The occurrence of cardiovascular disease and heart failure development increases with
advancing age and intrinsic alterations in aging cardiac myocytes are a major contributor to the underlying pathogenesis. In particular, a decline in mitochondrial function is considered to play a key role in the increased susceptibility to disease. In the heart, the primary function of mitochondria is to meet the high energy demand of the beating myocytes by providing ATP through oxidative phosphorylation. However, mitochondria can quickly change into death-promoting organelles that generate excessive levels of reactive oxygen species and release pro-death proteins. Mitochondrial dysfunction and activation of cell death pathways are common occurrences in cardiovascular disease and contribute to the development of heart failure. Our research is focused on dissecting signaling pathways involved in ensuring mitochondrial health in cells. We are using genetic, cell and molecular biology approaches, mouse models, and cutting-edge 2D/3D imaging techniques to study the signaling pathways involved in regulating mitochondrial structure, function, and turnover in cells and heart.

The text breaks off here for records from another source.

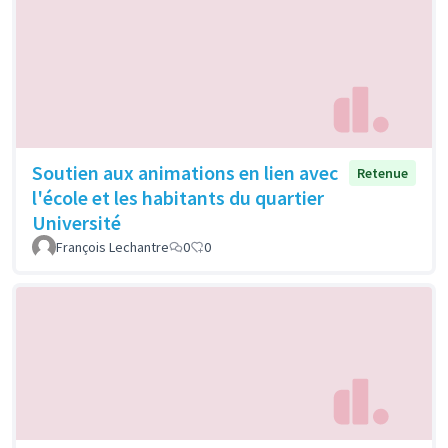
Soutien aux animations en lien avec
Retenue
l'école et les habitants du quartier
Université
François Lechantre
0
0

Autophagy and mitochondria:
Due to the importance of maintaining a healthy population of mitochondria, cells have developed multiple defense mechanisms against aberrant mitochondria that can cause harm. The ability of a cell to repair itself and prevent unnecessary death is particularly important in a post-mitotic cell such as a myocyte that cannot be easily replaced. During mitochondrial autophagy (also known as mitophagy), dysfunctional mitochondria are rapidly sequestered by autophagosomes and subsequently delivered to lysosomes for degradation (Figure). We are examining the signaling pathways and proteins involved in the identification and labeling of
damaged mitochondria, and the formation of vesicular structures (autophagosomes) required to
sequester the mitochondrion. We are interested in how mitophagy is regulated by the PINK1/Parkin pathway and mitophagy receptors.

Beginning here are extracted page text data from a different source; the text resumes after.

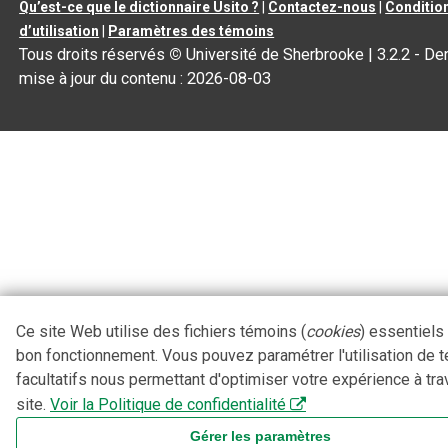
Qu’est-ce que le dictionnaire Usito ?
|
Contactez-nous
|
Conditio
d’utilisation
|
Paramètres des témoins
Tous droits réservés
©
Université de Sherbrooke |
3.2.2
- Der
mise à jour du contenu :
2026-08-03
Ce site Web utilise des fichiers témoins (
cookies
) essentiels
bon fonctionnement. Vous pouvez paramétrer l'utilisation de 
facultatifs nous permettant d'optimiser votre expérience à tra
site.
Voir la Politique de confidentialité
Gérer les paramètres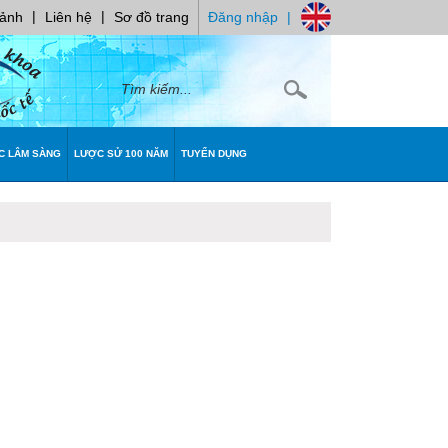
|
|
 ảnh
Liên hệ
Sơ đồ trang
Đăng nhập
|
C LÂM SÀNG
LƯỢC SỬ 100 NĂM
TUYỂN DỤNG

Alternative mitochondrial quality control pathways:
Recent studies suggest that alternative pathways to traditional autophagy exist that can clear unwanted mitochondria. We have uncovered that dysfunctional mitochondria can also be eliminated by Rab5-positive early endosomes and that this pathway is independent of autophagy. The early endosomes mature into late endosomes which then deliver the cargo to lysosomes for degradation. We are currently focused on dissecting the role of Beclin1 and the various Rab GTPases in regulating this process.